Am I Required to Carry an ID?

Last updated: June 2009

The following questions were submitted to John Roska, an attorney/writer whose weekly newspaper column, "Q&A: The Law," runs in the St. Louis Post-Dispatch (Illinois Edition) and the Champaign News Gazette.This article was published on July 16, 2008.

Q:    I’ve been told that the law requires everyone to carry some kind of legal ID.  Is that true?  If so, what kind of ID satisfies that requirement?

A:    No, it’s not true.  Neither Illinois nor U.S. law requires anyone to have an ID card, let alone carry one at all times.  An ID can be required if you want to do certain things, like buy alcohol, but you’re never required to simply carry one with you.

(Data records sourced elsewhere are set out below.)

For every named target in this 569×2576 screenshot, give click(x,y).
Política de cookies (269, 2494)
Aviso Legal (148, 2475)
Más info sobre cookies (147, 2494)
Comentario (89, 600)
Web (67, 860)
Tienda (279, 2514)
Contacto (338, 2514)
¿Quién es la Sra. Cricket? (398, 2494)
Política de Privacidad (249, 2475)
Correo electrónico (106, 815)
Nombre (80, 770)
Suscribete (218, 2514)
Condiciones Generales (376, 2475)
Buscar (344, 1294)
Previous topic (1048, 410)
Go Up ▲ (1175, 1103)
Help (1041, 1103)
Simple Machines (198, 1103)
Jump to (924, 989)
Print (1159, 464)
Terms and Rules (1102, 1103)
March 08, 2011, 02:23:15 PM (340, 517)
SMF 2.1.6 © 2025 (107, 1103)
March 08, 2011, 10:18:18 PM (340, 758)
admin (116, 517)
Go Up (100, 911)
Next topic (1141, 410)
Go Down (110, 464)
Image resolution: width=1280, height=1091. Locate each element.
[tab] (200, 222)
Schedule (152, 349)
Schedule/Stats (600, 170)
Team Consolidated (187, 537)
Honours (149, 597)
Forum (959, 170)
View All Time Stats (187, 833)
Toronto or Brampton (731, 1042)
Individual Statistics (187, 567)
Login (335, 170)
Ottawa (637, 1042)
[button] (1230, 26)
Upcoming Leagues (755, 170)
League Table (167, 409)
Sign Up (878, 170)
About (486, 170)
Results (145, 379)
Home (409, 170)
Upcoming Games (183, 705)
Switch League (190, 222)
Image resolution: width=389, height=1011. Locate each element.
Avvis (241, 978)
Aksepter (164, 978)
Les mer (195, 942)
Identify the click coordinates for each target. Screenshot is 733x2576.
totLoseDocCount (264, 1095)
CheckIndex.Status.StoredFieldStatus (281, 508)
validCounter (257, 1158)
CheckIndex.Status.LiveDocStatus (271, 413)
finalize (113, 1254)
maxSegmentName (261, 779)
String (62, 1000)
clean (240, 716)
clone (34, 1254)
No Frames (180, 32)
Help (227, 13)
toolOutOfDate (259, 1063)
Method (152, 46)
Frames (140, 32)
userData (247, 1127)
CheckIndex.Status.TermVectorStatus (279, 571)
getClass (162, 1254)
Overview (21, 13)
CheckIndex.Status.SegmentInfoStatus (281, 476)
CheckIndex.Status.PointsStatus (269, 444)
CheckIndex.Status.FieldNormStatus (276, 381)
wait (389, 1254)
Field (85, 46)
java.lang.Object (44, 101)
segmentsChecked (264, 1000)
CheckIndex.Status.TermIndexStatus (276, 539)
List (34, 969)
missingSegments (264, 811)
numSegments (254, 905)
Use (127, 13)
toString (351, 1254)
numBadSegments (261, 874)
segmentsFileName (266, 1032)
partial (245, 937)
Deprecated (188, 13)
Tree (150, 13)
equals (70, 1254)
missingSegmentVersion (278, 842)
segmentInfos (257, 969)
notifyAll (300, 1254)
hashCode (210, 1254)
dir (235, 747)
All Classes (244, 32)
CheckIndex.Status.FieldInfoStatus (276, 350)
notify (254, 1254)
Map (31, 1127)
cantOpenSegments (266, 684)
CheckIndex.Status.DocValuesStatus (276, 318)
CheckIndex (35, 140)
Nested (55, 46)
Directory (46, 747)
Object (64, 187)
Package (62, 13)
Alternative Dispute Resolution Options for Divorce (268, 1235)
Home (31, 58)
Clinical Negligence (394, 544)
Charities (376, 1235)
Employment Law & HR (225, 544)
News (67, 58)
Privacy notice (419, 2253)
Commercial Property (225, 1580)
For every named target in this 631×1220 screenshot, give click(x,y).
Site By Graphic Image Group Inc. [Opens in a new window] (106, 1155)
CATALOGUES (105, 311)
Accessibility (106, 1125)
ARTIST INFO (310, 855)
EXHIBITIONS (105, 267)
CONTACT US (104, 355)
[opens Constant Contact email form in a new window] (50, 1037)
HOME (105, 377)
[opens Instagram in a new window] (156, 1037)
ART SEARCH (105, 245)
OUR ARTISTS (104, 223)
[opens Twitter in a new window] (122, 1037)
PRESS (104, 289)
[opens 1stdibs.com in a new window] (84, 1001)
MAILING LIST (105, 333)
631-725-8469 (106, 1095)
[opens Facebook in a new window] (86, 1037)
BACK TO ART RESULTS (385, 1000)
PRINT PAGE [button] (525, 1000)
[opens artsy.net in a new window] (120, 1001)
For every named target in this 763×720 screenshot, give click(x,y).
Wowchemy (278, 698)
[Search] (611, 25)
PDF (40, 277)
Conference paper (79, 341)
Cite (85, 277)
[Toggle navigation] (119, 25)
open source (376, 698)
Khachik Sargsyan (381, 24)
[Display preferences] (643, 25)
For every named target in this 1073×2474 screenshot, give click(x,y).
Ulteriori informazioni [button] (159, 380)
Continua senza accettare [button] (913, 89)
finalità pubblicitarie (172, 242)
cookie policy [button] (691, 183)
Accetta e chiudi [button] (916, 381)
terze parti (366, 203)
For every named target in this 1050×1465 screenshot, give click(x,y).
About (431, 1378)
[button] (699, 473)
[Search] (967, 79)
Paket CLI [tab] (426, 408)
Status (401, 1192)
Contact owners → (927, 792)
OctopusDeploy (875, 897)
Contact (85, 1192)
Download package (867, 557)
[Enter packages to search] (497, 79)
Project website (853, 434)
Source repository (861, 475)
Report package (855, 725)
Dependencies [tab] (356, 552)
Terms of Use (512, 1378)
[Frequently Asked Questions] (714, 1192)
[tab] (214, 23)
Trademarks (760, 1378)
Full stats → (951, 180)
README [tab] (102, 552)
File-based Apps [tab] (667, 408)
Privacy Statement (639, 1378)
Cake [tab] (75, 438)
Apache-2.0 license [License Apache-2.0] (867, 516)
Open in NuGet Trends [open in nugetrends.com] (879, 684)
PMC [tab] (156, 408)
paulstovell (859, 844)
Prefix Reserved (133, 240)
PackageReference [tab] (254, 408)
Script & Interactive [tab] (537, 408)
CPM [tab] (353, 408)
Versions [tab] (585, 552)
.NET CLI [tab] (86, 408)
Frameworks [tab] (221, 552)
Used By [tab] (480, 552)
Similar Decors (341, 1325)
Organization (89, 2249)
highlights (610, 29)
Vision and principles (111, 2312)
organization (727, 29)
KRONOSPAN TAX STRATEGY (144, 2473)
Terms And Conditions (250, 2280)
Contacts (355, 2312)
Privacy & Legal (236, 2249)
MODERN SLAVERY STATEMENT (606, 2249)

Because driver’s licenses and passports are the rare government-issued documents with photos, for all practical purposes we treat them as ID cards.  But officially, they’re not.  A driver’s license proves you’re a legal driver, and a passport proves you’re a U.S. citizen, but neither one is officially a general ID card.  Legally, each has a limited, specific purpose.

That goes for a Social Security card, too.  You don’t have to have one, and it’s only supposed to be used by employers for Social Security deductions, or for tax purposes.  (Kids need them only if their parents claim them as dependents.)  The Amish, for example, typically resist getting SSNs. 

And if you have a Social Security card, you’re not supposed to carry it.  Social Security’s web site warns:  “Do not carry it with you.”  In bold letters, even, to emphasize that carrying it around makes identity theft too easy.

The Illinois Identification Card Act creates an all-purpose ID card.  But nobody’s required to get one.  The Act simply says the card “may be used for identification purposes in any lawful situation.”  They’re completely optional, and if you get one, nothing in the law requires you to carry it with you.

It’s perfectly legal to have both an Illinois ID card, and an Illinois driver’s license.  As a government-issued ID card, the state card is useful back-up if you lose your license.

An Illinois Driver’s license is only required if you want to drive legally.  You’re therefore only required to carry it when you’re driving.  But even if you drive without it, you can avoid a fine as long as you can show you had a valid license when you were ticketed.

The closest thing to a federal ID is a U.S. passport.  It may be used as an ID, but is only required for air travel outside the western hemisphere.

Federal law does require legal non-citizens to carry a permanent residence card.  “Every alien,” according to that law, “shall at all times carry with him and have in his personal possession” what most people call a green card.

Americans have traditionally disliked the idea of any national ID card.  Although the unpleasant memories of authorities in the old country demanding “papers” may be dimming, there’s still a strong suspicion of a compulsory national ID. 

For example, the federal “Real ID Act of 2005” sets “minimum document requirements” for all state driver’s licenses and ID cards.  Making them standard makes them very like a national ID card.  Which, in turn, explains why opposition to the law keeps pushing back the deadline for actually implementing it.  It’s now not scheduled to go into effect until 2011.

Some countries do have a compulsory national ID card.  It’s rare, though, to combine a national ID law with a compulsory carry law.  Spain appears to one of the few countries to require its citizens to carry a national ID card.